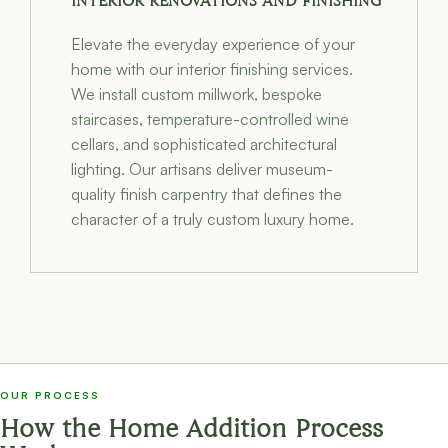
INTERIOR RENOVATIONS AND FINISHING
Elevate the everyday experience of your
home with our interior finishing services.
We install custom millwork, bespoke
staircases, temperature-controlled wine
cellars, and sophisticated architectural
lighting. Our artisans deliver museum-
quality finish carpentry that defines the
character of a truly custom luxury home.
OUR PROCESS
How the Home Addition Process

.....

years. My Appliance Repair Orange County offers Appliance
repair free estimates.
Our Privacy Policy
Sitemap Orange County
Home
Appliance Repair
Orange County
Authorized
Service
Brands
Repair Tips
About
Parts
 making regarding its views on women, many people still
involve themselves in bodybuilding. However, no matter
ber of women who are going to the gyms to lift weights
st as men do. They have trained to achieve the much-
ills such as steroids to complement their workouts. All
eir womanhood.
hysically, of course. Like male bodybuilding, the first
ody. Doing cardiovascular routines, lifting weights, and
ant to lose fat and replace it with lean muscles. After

.....

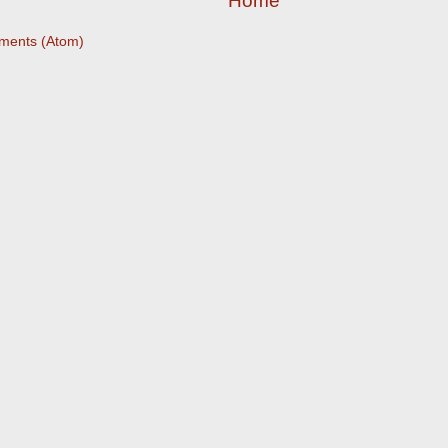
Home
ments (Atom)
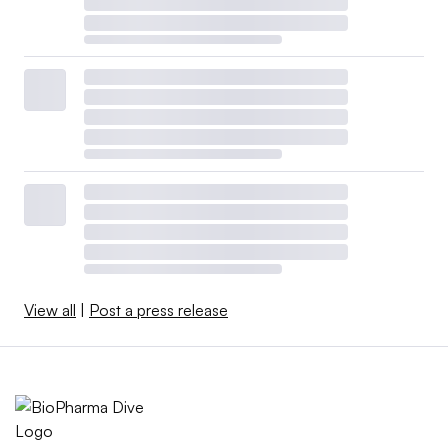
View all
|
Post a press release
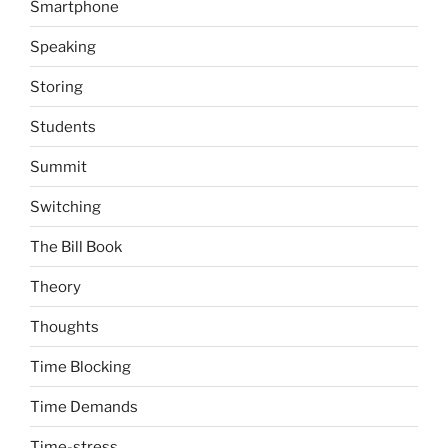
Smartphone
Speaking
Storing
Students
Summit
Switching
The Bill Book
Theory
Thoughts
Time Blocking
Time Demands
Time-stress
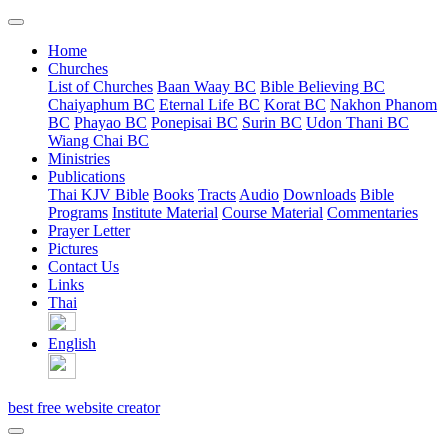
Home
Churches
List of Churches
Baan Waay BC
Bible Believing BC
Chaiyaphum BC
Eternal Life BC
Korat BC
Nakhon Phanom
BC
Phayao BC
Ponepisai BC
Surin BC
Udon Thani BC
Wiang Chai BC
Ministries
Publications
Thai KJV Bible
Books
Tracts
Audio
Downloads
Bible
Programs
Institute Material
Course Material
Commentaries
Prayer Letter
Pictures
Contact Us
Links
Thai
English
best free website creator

.....

**WHAT IS NEEDED:** In the entries above, some lines hold the string "with". Copy each of them.

**OUTPUT OF THE TASK:**
home with our interior finishing services.
ant to lose fat and replace it with lean muscles. After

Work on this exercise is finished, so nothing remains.